Spettacolo dal vivo, tavolo tra 12 assessori italiani e i lavoratori del settore

I lavoratori sono in profonda sofferenza e gli esercenti non possono fare una programmazione degli eventi senza il necessario anticipo

Preoccupazione per il perdurare della pandemia e per la sofferenza di un intero settore, soddisfazione per molte delle misure per la ripartenza contenute nel documento sottoposto al Cts, auspicio di riaperture con date certe e regole chiare in attesa di un confronto con la Conferenza delle Regioni e il neopresidente Massimiliano Fedriga per la ripartenza.

Questi i temi al centro di un incontro online che si è svolto stamattina e che ha coinvolto i 12 assessori alla Cultura delle principali città italiane - tra i quali l’assessore Barbara Grosso - e Carlo Fontana, presidente Agis, Filippo Fonsatti, presidente Federvivo, Francesco Giambrone, presidente Anfols, Mario Lorini, presidente Anec, Antonio Buccioni, presidente Fisp, Domenico Barbuto, direttore esecutivo Agis, Simone Gialdini, direttore generale Anec.

«Il comparto culturale e dello spettacolo - hanno detto gli assessori, riuniti da mesi in un coordinamento permanente - sta soffrendo da oltre un anno e non è mai veramente ripartito. Ora che si sta programmando la riapertura delle varie attività è urgente che anche per musei, teatri, cinema ed altri spettacoli dal vivo siano fornite al più presto date e regole certe. I lavoratori sono in profonda sofferenza e gli esercenti non possono fare una programmazione degli eventi senza il necessario anticipo. Rischiamo di ripartire con troppe sale vuote e un pubblico disabituato alla ricchezza e alla eterogeneità culturale che caratterizzava le nostre città prima della pandemia. È imprescindibile, in questa delicata fase di programmazione delle condizioni di ripartenza, un dialogo diretto tra la conferenza delle Regioni e le città, insieme alle organizzazioni di categoria – continuano gli assessori - Una ripartenza equilibrata ed efficace deve tenere conto delle esigenze dei territori e degli operatori. Come coordinamento, al fine di favorire il dialogo, chiederemo al più presto un incontro al presidente della conferenza delle Regioni Fedriga insieme alle organizzazioni di categoria per avviare un confronto aperto e costruttivo che tenga conto dell’esperienza acquisita nell’ultimo anno e delle condizioni indispensabili per la ripartenza della vita culturale del nostro paese. Siamo certi di poter giungere a una collaborazione duratura e soddisfacente come già avvenuto con il ministro Dario Franceschini col quale abbiamo attivato un tavolo permanente presso il ministero della cultura».
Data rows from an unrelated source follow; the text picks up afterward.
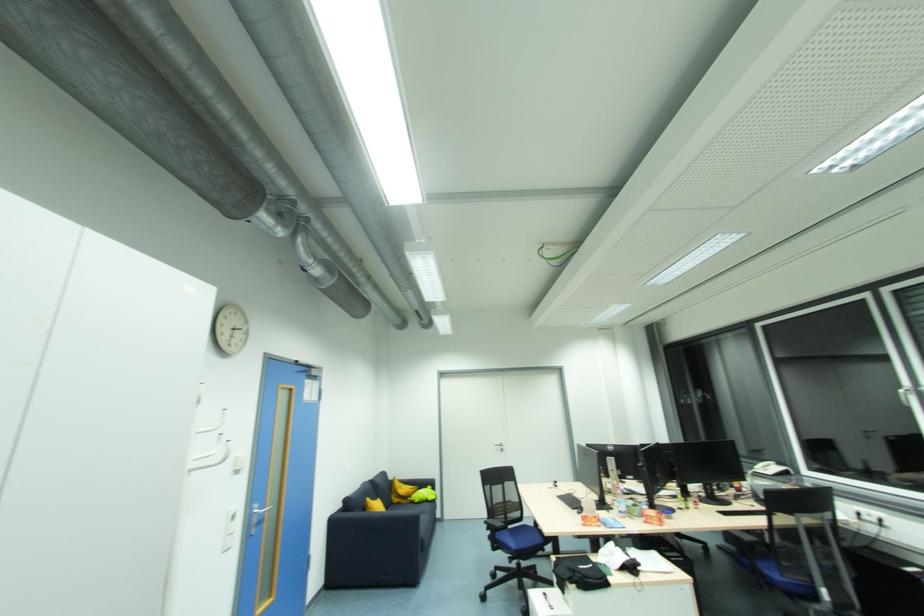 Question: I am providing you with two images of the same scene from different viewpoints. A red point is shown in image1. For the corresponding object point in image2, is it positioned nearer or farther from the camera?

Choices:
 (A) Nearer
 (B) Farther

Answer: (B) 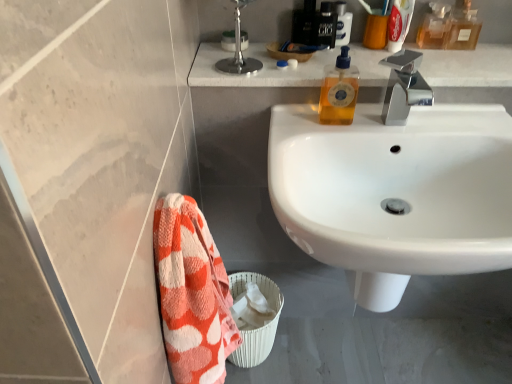 The width and height of the screenshot is (512, 384). Find the location of `vacant area that is situated to the right of transparent glass bottle at upper right, acting as the fourth mouthwash starting from the left`. vacant area that is situated to the right of transparent glass bottle at upper right, acting as the fourth mouthwash starting from the left is located at coordinates (492, 46). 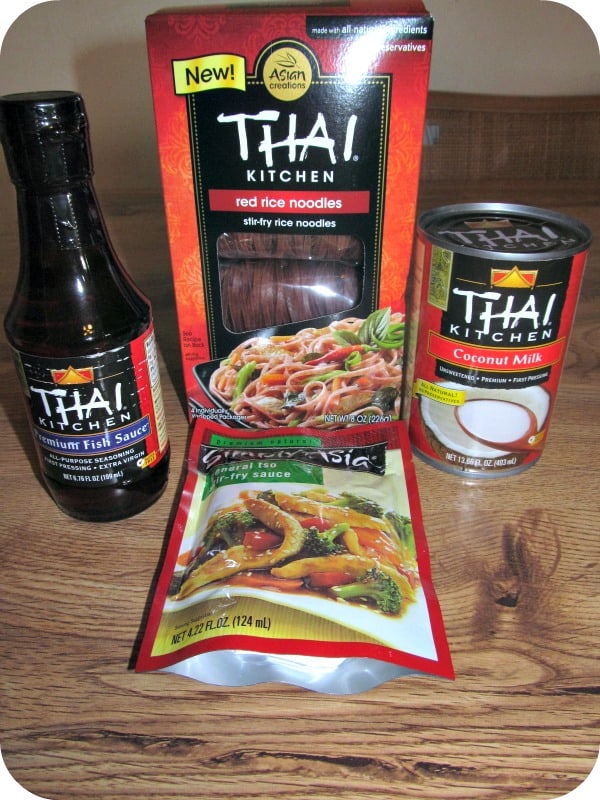 At what (x,y) coordinates should I click in order to perform the action: click on kitchen. Please return your answer as a coordinate pair (x, y). The image size is (600, 800). Looking at the image, I should click on (279, 174).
Dal canto loro i rappresentanti di Agis hanno apprezzato la significativa convergenza di posizioni con gli assessori ribadendo come sia necessaria una piena condivisione tra istituzioni e categorie sulle forme, le modalità e le strategie per la ripartenza. Hanno ribadito, infine, le posizioni già espresse in merito alla necessità di garantire riaperture più uniformi possibili sul territorio, confermando la piena sicurezza dei luoghi di spettacolo, già sperimentata lo scorso anno, senza la necessità di ulteriori aggravi.